## [REQUIREMENT]
Every entry must be set down exactly in the answer; no pictures should appear.
Start of Block
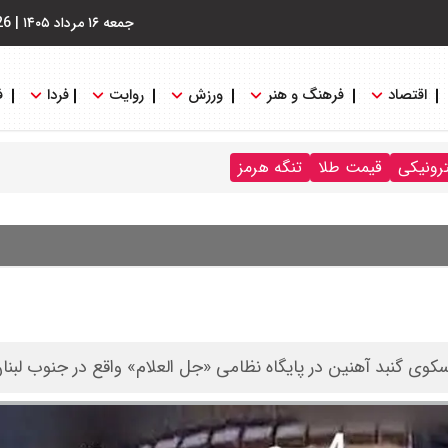
جمعه ۱۶ مرداد ۱۴۰۵
|
26
اقتصاد
فرهنگ و هنر
ورزش
روایت
فردا
ف
ترونیکی
قیمت طلا
تنگه هرمز
ام سکوی گنبد آهنین در پایگاه نظامی «جل العلام» واقع در جنوب لبنان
End of Block
## [TASK SOLUTION]
جمعه ۱۶ مرداد ۱۴۰۵
|
26
اقتصاد
فرهنگ و هنر
ورزش
روایت
فردا
ف
ترونیکی
قیمت طلا
تنگه هرمز
ام سکوی گنبد آهنین در پایگاه نظامی «جل العلام» واقع در جنوب لبنان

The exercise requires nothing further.